Stored data entries

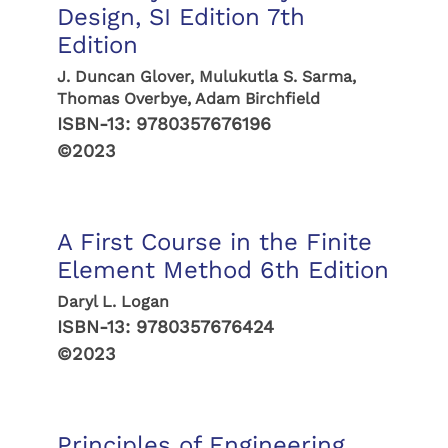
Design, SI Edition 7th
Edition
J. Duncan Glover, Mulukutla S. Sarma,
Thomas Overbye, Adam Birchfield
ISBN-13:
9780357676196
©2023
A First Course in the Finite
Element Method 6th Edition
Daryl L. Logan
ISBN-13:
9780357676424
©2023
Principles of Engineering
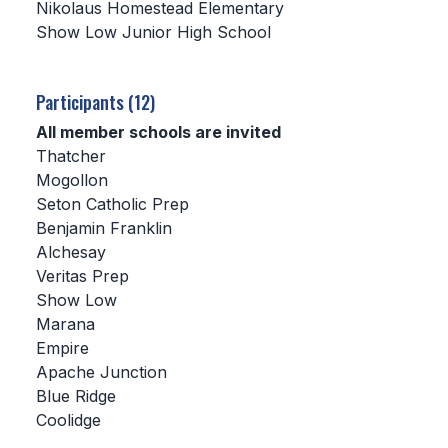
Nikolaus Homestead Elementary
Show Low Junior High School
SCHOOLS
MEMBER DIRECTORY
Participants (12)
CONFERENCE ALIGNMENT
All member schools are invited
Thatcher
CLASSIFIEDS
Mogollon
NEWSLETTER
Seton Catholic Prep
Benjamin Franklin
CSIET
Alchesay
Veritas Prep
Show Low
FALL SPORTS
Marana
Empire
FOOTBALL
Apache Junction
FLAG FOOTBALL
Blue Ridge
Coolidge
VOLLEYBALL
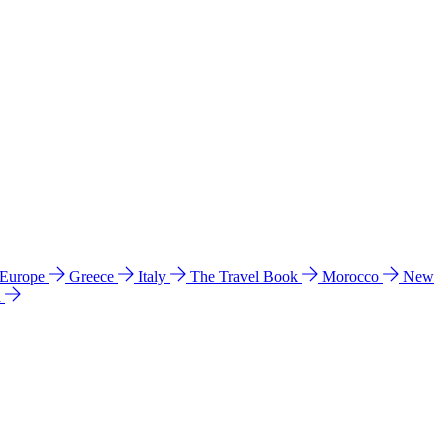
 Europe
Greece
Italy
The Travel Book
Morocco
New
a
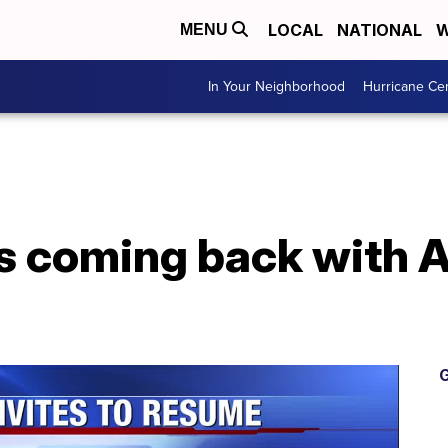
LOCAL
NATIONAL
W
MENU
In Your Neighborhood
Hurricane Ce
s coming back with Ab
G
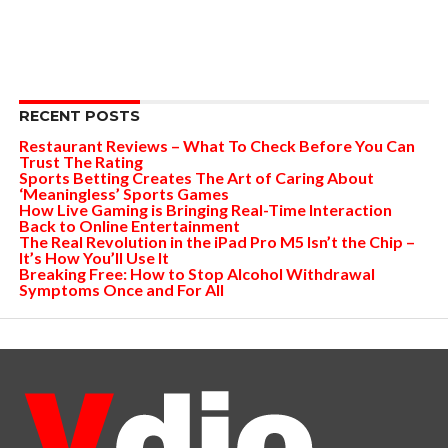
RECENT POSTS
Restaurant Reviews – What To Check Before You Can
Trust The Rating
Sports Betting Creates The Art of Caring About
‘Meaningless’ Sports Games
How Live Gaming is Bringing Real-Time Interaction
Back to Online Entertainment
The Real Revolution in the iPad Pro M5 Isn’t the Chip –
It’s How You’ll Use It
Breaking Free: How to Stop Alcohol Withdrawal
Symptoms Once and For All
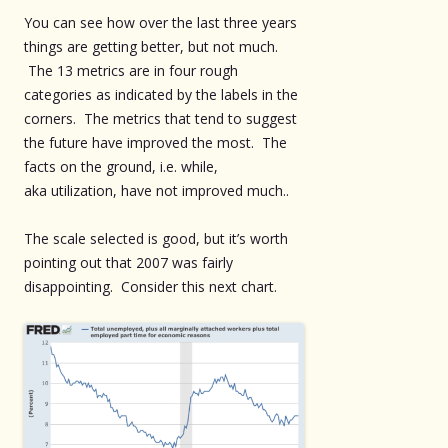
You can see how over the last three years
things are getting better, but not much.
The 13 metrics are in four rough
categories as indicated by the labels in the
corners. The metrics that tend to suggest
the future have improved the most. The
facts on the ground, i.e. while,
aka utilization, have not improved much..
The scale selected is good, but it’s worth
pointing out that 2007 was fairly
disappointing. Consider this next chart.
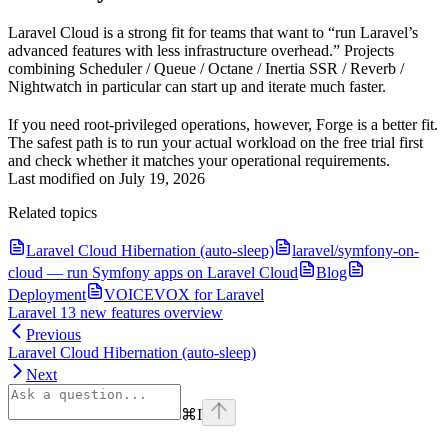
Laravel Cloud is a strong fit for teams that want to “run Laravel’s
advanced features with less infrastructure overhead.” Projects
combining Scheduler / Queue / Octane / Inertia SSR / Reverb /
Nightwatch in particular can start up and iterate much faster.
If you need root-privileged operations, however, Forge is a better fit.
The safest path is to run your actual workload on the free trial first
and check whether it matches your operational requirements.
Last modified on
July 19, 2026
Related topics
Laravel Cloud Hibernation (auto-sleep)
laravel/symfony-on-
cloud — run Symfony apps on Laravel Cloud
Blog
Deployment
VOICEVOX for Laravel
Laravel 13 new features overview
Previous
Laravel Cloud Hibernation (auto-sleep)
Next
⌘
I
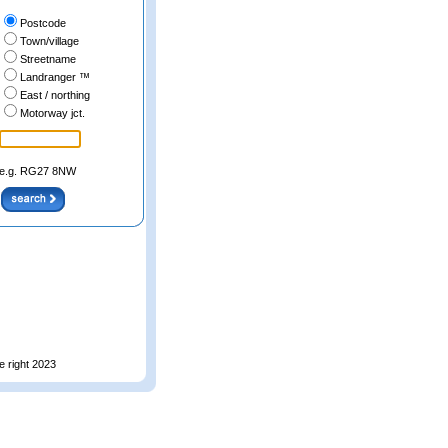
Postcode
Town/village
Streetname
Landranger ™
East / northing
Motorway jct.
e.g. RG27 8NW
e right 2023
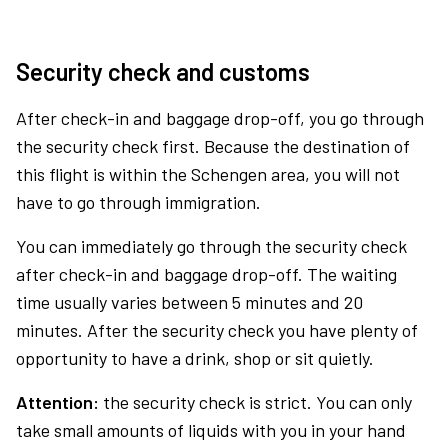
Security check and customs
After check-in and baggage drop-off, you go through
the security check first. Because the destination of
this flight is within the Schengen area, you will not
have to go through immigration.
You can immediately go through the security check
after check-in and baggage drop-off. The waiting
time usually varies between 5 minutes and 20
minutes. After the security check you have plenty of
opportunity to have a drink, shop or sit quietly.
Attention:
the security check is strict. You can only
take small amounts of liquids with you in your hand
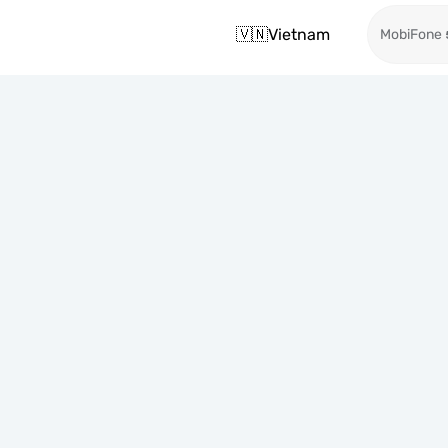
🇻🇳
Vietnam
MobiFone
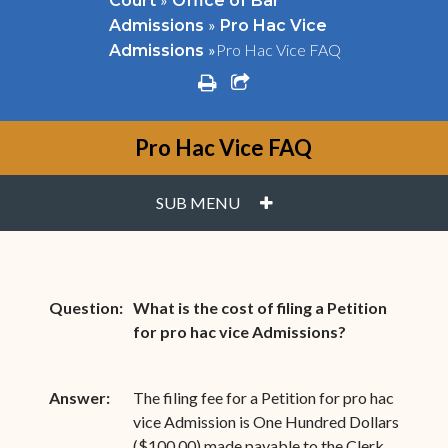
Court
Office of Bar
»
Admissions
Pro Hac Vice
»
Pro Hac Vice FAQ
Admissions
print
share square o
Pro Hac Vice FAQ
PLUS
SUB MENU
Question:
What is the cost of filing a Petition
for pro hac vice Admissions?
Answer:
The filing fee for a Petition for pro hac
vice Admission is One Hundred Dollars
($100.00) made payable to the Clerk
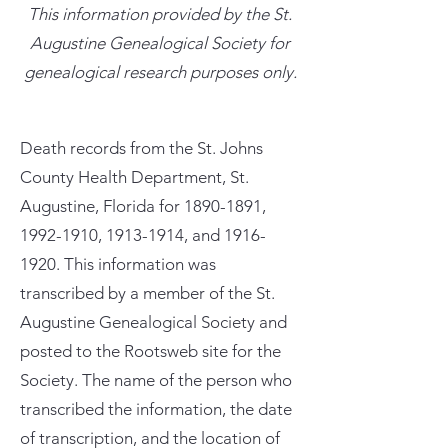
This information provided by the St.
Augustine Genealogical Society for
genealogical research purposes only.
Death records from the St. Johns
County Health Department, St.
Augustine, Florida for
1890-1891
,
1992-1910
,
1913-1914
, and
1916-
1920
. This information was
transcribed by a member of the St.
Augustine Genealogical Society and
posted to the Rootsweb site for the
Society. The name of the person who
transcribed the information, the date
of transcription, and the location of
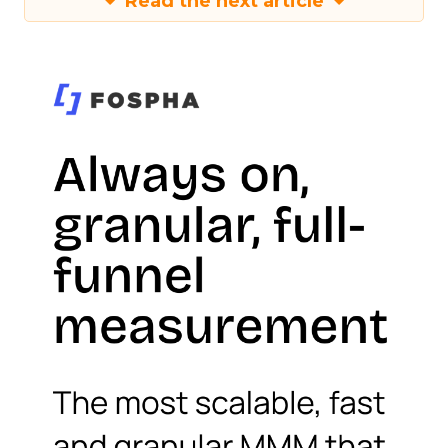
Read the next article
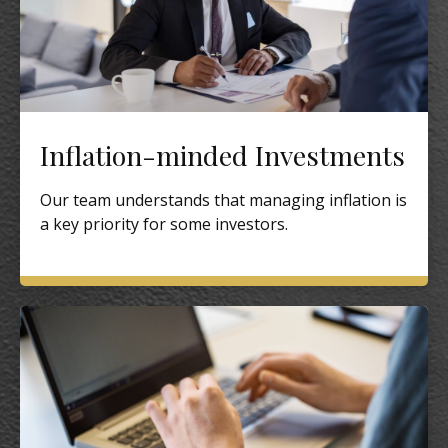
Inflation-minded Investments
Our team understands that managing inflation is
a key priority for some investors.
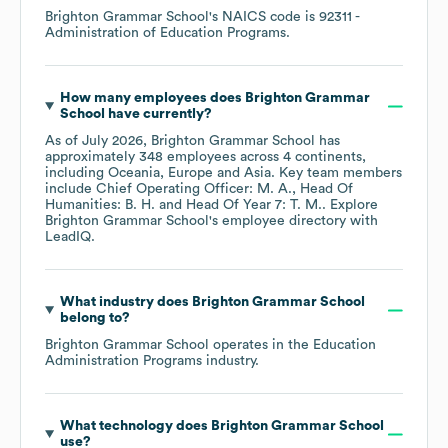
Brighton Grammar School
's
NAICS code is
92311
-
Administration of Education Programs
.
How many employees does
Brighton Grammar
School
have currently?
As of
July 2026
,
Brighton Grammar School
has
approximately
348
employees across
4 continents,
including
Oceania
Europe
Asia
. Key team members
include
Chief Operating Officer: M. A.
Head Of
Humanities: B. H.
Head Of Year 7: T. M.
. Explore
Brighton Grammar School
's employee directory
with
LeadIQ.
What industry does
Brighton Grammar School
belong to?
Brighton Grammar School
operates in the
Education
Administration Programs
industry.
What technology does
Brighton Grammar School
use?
--
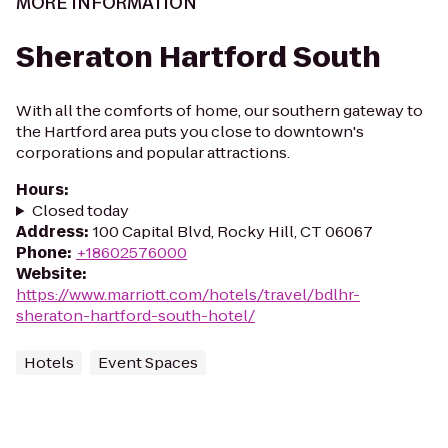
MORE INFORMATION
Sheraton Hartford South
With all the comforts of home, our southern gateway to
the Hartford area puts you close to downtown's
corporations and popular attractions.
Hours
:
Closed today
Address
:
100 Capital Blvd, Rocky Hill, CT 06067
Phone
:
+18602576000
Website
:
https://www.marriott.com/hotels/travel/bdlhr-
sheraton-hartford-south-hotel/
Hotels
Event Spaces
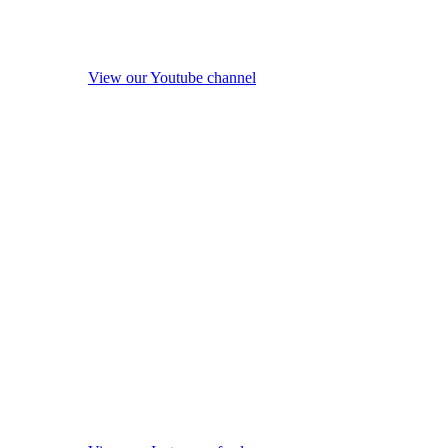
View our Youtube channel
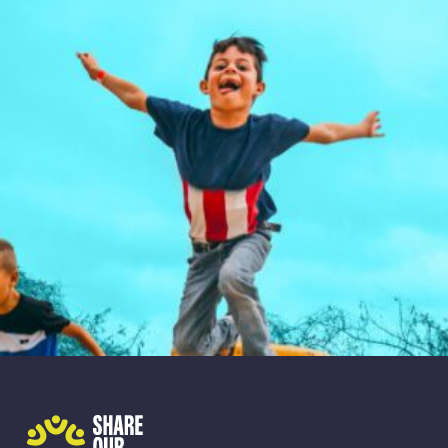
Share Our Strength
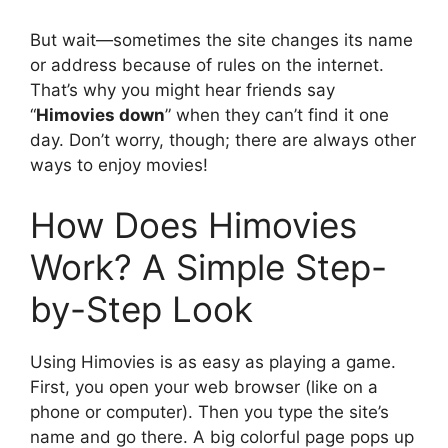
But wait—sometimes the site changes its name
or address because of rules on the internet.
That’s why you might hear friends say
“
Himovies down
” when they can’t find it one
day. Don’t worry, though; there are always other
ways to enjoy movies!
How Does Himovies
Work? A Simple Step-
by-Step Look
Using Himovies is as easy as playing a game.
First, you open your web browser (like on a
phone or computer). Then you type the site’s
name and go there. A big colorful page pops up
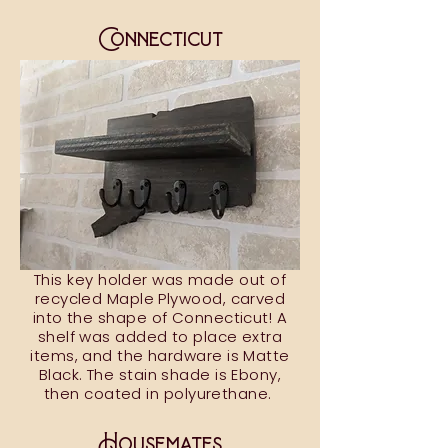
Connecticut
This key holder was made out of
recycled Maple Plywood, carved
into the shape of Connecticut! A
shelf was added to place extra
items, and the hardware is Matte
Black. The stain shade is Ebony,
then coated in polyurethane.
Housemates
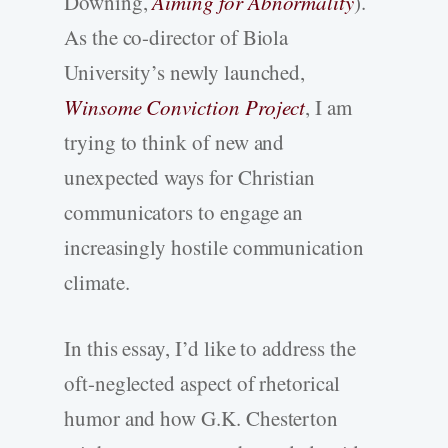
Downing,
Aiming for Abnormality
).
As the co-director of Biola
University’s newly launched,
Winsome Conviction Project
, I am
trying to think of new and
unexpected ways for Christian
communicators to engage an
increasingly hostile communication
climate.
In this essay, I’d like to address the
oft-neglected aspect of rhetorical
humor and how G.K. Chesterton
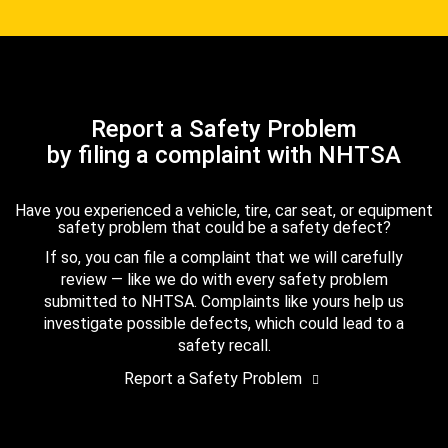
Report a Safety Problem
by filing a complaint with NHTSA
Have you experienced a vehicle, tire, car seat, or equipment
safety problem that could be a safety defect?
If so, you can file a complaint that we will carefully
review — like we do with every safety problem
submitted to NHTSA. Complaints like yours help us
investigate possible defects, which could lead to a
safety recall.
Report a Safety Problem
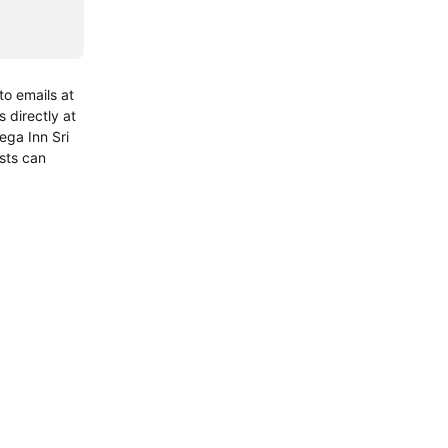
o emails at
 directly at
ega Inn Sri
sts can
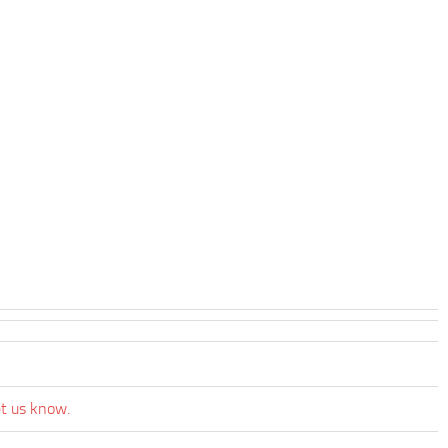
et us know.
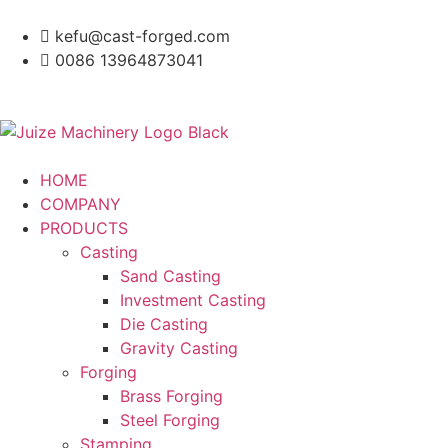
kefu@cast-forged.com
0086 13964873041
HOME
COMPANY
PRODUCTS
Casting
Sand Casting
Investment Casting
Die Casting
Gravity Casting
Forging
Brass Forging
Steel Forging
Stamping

● **What is required**
Scan the records for lines that hold "drop", and reproduce each one you find.

● **Task output**
After check-in and baggage drop-off, you go through
after check-in and baggage drop-off. The waiting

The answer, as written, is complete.